House debates

Monday, 15 September 2008

Private Members’ Business

British Pensions

7:56 pm

Photo of Nick ChampionNick Champion (Wakefield, Australian Labor Party) Share this | Hansard source

I rise to support the motion and to congratulate the member for Kingston for bringing this matter before the House. It is an incredibly important issue and deserves some respect. The previous speaker, the member for Fadden, included the same rank partisanship that he puts in all of his speeches, which is very sad because this is an opportunity for the House to address this issue in a bipartisan way—nobody made any sort of great point about the 2001 issue. It is a bit of a pity that he had to give such a flamboyant and inflammatory speech.

I would like to talk a bit about the strong links to the United Kingdom that our country has, particularly South Australia and particularly my area. Anytime the Central Districts Bulldogs play, you can go down to the oval at Elizabeth and see the Union Jack being waved every time they kick at goal. You can also see the flag of St George and other English paraphernalia in the crowd. That is testimony to the fact that so many people in that area, including myself, have relatives back in the old country, back in England—it is their heritage.

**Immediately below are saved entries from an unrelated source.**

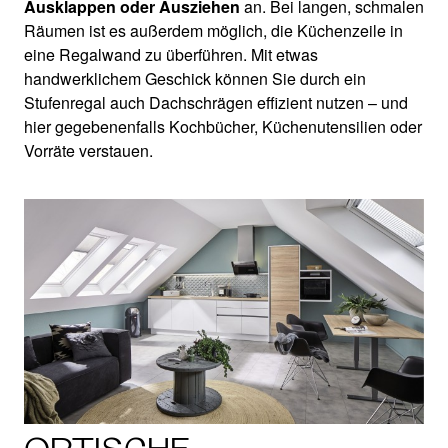
Ausklappen oder Ausziehen
an. Bei langen, schmalen
Räumen ist es außerdem möglich, die Küchenzeile in
eine Regalwand zu überführen. Mit etwas
handwerklichem Geschick können Sie durch ein
Stufenregal auch Dachschrägen effizient nutzen – und
hier gegebenenfalls Kochbücher, Küchenutensilien oder
Vorräte verstauen.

That heritage is part of a strong emotional and institutional link that defies geography and economic circumstances. It is an emotional relationship and it is a relationship that we have always treasured. It has been through two world wars. It meant that we paid our debts to British banks despite the Depression. It meant that we rationed petrol after World War II. Despite being orientated to different trade zones, Australia and the United Kingdom have a great deal to do with each other even today in terms of exchanging people back and forth. Indeed, my sister leaves for the United Kingdom in October.

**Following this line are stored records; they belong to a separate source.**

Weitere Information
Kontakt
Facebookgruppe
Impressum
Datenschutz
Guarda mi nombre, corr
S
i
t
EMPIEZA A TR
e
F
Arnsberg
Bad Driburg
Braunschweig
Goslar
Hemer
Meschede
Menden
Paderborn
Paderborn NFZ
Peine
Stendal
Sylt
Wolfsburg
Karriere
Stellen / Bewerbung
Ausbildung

That link is why the failure to index state pensions for UK pensioners living in Australia is such a disappointment. It is an insult to our shared history and the shared bond between our countries. There are many people in my electorate, as I have said, that were born in the United Kingdom. Elizabeth is a city built on English migration: 14.5 per cent of the residents in the city of Playford were born in the United Kingdom and, to its north, Gawler has 13 per cent. So there is a great bond between those two towns and the United Kingdom.

I want to speak briefly about one of the residents, Mr Michael Woodley, of Willaston, which is part of the town of Gawler. He started work in England at the age of 14. He worked in a blanket factory to start off with. Then at 18 he went into the army. He served his nation in the British Army for a number of years before leaving to work in a car factory, building the Hillman Minx. He later worked in the coal mines in the north of England and, later again, back in a car factory building Austin 1800s and the old Wolseleys. The entire time he paid his National Insurance contributions.

When he left for Australia at the age of 42, he had an expectation that that work and that commitment would be recognised by the British government. Sadly, he now receives a frozen state pension of $180 per fortnight and his wife receives a frozen pension of $118 a fortnight. Every year the real value of those pensions drops. We know that the cost of living places an awful lot of pressure on pensioners and those on fixed incomes; it places even more pressure when those fixed incomes are not adjusted for inflation.

Mr Michael Woodley has had a bit of correspondence with the British government. I am not going to go into it in great detail, but he has received a reply from the ministerial correspondence unit of the Department of Work and Pensions. The subtext of this letter is basically that it costs too much—that it costs £440 million a year to unfreeze state pensions and the British government basically will not do that until they are forced to. I think this is a real disgrace and a real slur on our shared history. I hope that the British government addresses that matter fairly and reasonably for the sake of people like Mr Michael Woodley and all the other UK pensioners who live in my electorate and around Australia. I commend the motion to the chamber.